──────── Information provided ────────
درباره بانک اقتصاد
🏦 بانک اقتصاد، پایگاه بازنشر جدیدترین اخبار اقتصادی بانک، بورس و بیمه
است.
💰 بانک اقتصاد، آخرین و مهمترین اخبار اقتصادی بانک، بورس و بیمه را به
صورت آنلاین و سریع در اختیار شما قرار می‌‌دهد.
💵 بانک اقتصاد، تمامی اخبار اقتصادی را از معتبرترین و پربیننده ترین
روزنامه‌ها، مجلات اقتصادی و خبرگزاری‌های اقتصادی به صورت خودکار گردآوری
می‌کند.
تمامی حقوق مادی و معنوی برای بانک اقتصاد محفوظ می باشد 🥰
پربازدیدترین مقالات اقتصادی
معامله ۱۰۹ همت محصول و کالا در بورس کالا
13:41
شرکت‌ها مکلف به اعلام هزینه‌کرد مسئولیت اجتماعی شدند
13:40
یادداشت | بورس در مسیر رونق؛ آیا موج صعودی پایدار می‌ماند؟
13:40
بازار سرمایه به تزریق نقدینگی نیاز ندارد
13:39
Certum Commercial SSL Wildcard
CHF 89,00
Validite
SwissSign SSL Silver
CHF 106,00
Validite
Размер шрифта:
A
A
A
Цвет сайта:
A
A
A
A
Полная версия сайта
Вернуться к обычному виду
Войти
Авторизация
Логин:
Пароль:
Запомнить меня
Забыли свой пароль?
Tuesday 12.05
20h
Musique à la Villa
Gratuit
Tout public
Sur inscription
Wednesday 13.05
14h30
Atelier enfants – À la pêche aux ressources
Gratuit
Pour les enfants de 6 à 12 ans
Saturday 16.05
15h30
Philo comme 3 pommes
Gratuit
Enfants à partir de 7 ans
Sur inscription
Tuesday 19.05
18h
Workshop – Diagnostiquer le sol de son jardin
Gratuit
────────
Copy each entry exactly.

> [Expected answer]:
درباره بانک اقتصاد
🏦 بانک اقتصاد، پایگاه بازنشر جدیدترین اخبار اقتصادی بانک، بورس و بیمه
است.
💰 بانک اقتصاد، آخرین و مهمترین اخبار اقتصادی بانک، بورس و بیمه را به
صورت آنلاین و سریع در اختیار شما قرار می‌‌دهد.
💵 بانک اقتصاد، تمامی اخبار اقتصادی را از معتبرترین و پربیننده ترین
روزنامه‌ها، مجلات اقتصادی و خبرگزاری‌های اقتصادی به صورت خودکار گردآوری
می‌کند.
تمامی حقوق مادی و معنوی برای بانک اقتصاد محفوظ می باشد 🥰
پربازدیدترین مقالات اقتصادی
معامله ۱۰۹ همت محصول و کالا در بورس کالا
13:41
شرکت‌ها مکلف به اعلام هزینه‌کرد مسئولیت اجتماعی شدند
13:40
یادداشت | بورس در مسیر رونق؛ آیا موج صعودی پایدار می‌ماند؟
13:40
بازار سرمایه به تزریق نقدینگی نیاز ندارد
13:39
Certum Commercial SSL Wildcard
CHF 89,00
Validite
SwissSign SSL Silver
CHF 106,00
Validite
Размер шрифта:
A
A
A
Цвет сайта:
A
A
A
A
Полная версия сайта
Вернуться к обычному виду
Войти
Авторизация
Логин:
Пароль:
Запомнить меня
Забыли свой пароль?
Tuesday 12.05
20h
Musique à la Villa
Gratuit
Tout public
Sur inscription
Wednesday 13.05
14h30
Atelier enfants – À la pêche aux ressources
Gratuit
Pour les enfants de 6 à 12 ans
Saturday 16.05
15h30
Philo comme 3 pommes
Gratuit
Enfants à partir de 7 ans
Sur inscription
Tuesday 19.05
18h
Workshop – Diagnostiquer le sol de son jardin
Gratuit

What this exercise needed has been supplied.